The Kinder Morgan Transmountain Expansion

On December 16, 2013, Kinder Morgan filed an application for approval of the $5.4 billion Trans Mountain Expansion project. Twinning the 1150 km existing pipeline from Edmonton, Alberta to Burnaby, British Columbia, the project would increase the capacity from 300,000 barrels per day to 890,000 barrels per day. The Westridge Marine terminal in Burnaby would also be expanded to allowBurrard Inlet tanker traffic to increase from 5 to 34 vessels per month.

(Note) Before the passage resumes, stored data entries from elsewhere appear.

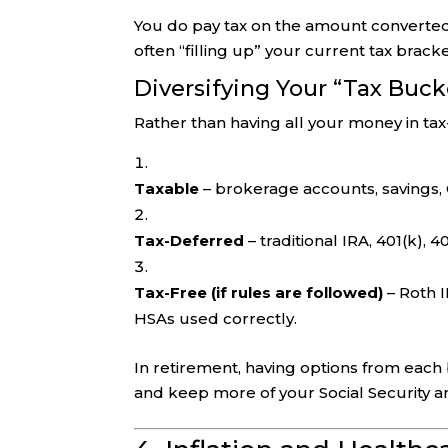
You do pay tax on the amount converted,
often “filling up” your current tax brack
Diversifying Your “Tax Buck
Rather than having all your money in ta
Taxable
– brokerage accounts, savings,
Tax-Deferred
– traditional IRA, 401(k), 40
Tax-Free (if rules are followed)
– Roth I
HSAs used correctly.
In retirement, having options from eac
and keep more of your Social Security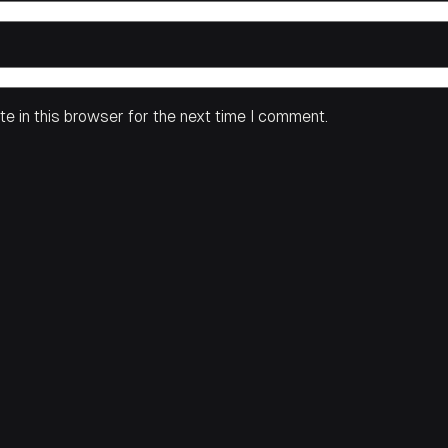
e in this browser for the next time I comment.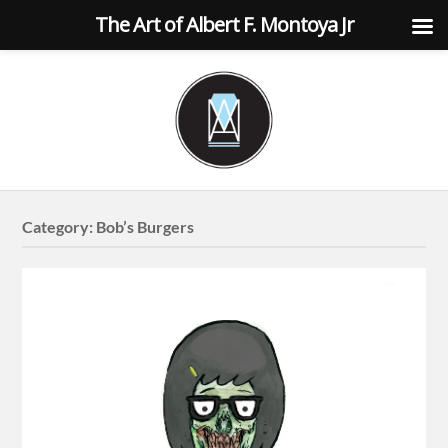
The Art of Albert F. Montoya Jr
Category:
Bob’s Burgers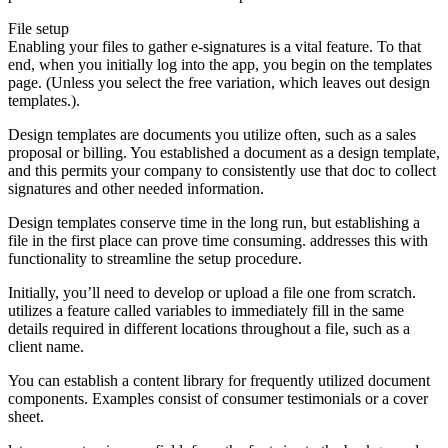
File setup
Enabling your files to gather e-signatures is a vital feature. To that
end, when you initially log into the app, you begin on the templates
page. (Unless you select the free variation, which leaves out design
templates.).
Design templates are documents you utilize often, such as a sales
proposal or billing. You established a document as a design template,
and this permits your company to consistently use that doc to collect
signatures and other needed information.
Design templates conserve time in the long run, but establishing a
file in the first place can prove time consuming. addresses this with
functionality to streamline the setup procedure.
Initially, you’ll need to develop or upload a file one from scratch.
utilizes a feature called variables to immediately fill in the same
details required in different locations throughout a file, such as a
client name.
You can establish a content library for frequently utilized document
components. Examples consist of consumer testimonials or a cover
sheet.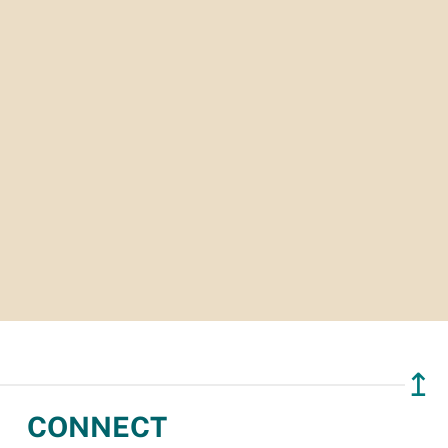
↥
CONNECT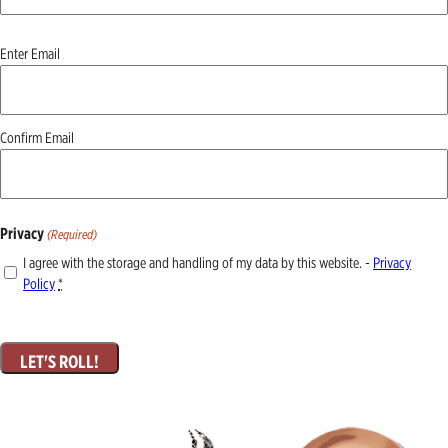
Email
Enter Email
(Required)
Confirm Email
Privacy
(Required)
I agree with the storage and handling of my data by this website. -
Privacy
Policy
*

The initial public hearing was the largest in the country – 1650 registered participants of whom 400 were granted full intervener status. Initially the line was to go through the

streets in Burnaby. Faced with widespread public opposition, Trans Mountain changed the route to tunnel through the Burnaby Mountain Conservation area. That met with even greater opposition. The City of Burnaby began issuing various bylaw infractions including an Order to cease and desist. Trans Mountain in response filed a motion with the National Energy Board seeking an order directing Burnaby to permit access to allow Kinder Morgan to do the necessary engineering studies.

In October 2014, the National Energy Board granted Trans Mountain permission to access the Burnaby Mountain facility to conduct the necessary studies. This was met with more protesters.

In September 2014, Trans Mountain filed a Notice of Constitutional Question with the National Energy Board. The Board agreed with Trans Mountain that the Board had the authority to determine that specific Burnaby bylaws were inoperative if they conflicted with the National Energy Board rulings under section 73 of the National Energy Board Act.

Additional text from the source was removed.